グーグルマップ上でのシミュレーション(色が付いた部分は延焼の被害を受けた地域、東工大提供)

 東京工業大学大学院情報理工学研究科情報環境学専攻の大佛俊泰教授らは、東京23区内のすべての建物について延焼の影響度を評価できる火災シミュレーターを開発した。23区にある175万棟のうち特定の建物から出火した際に、どの程度燃え広がるのかを推計する。火災が広がる恐れのある地域や建物を重点的に不燃化することや、首都直下型地震の避難経路の見直しなど防災分野で活用する。
 
 木造や鉄筋コンクリート造による175万棟それぞれの燃えやすさと、延焼遮断帯などによる効果を総合的に解析する。出火元の建物から周囲への燃え広がりやすさと、周辺の建物から発生した火災にどう巻き込まれるかについて、1軒ごとに評価した。両方の影響度を地図上で一覧でき、火災リスクの高い地域や建物を特定できる。

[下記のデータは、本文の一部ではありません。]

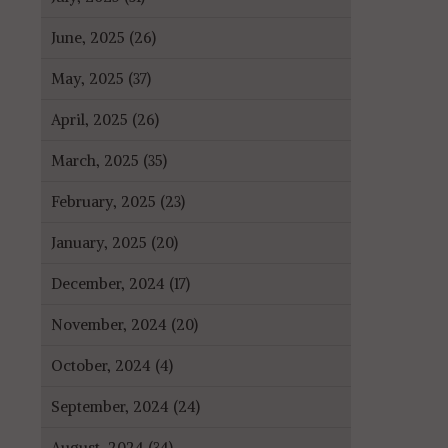
June, 2025 (26)
May, 2025 (37)
April, 2025 (26)
March, 2025 (35)
February, 2025 (23)
January, 2025 (20)
December, 2024 (17)
November, 2024 (20)
October, 2024 (4)
September, 2024 (24)
August, 2024 (34)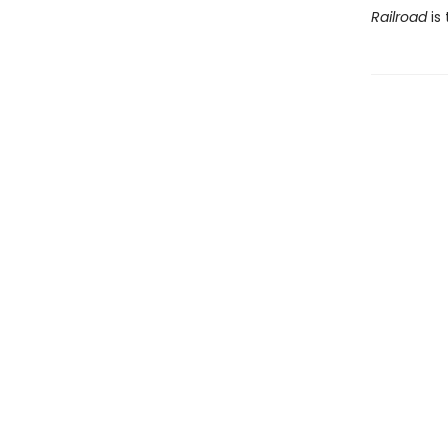
Railroad
is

 自治体にとっては、防災に関する施策の実施に活用できる。例えば、不燃化促進事業に対する補助金などを、一律ではなく費用対効果の高いところに重点的に配分する利用法が見込める。

 多くの利用者が情報を共有できるようグーグルマップ上でシミュレーションを行ったところ、避難経路ごとに火災リスクを確認できた。大規模災害で同時多発的に火災が起きた際に、消防車で対応できる地域を特定することや、延焼しやすい地点へ真っ先に配車するなど、対策を講じやすくなる。ただ放火など悪用のリスクもあるため、公開する予定はないという。

 災害時に地域住民が火災や建物の倒壊、道路の通行可否などに関して、グーグルマップを介して提供し合うことによって情報共有できる機能も設けた。これにより、消防車の配車や火災の把握が飛躍的に向上するとみられる。

 解析には東京都の都市計画基礎調査のデータを利用した。自治体が保有する建物に関する情報を組み込めば、他の地域でも延焼の影響度を評価できる。
日刊工業新聞2015年06月02日 科学技術・大学面
明豊
明豊 Ake Yutaka 取締役ブランドコミュニケーション担当
公開する予定はないというが、住んでいる目黒区が気になる。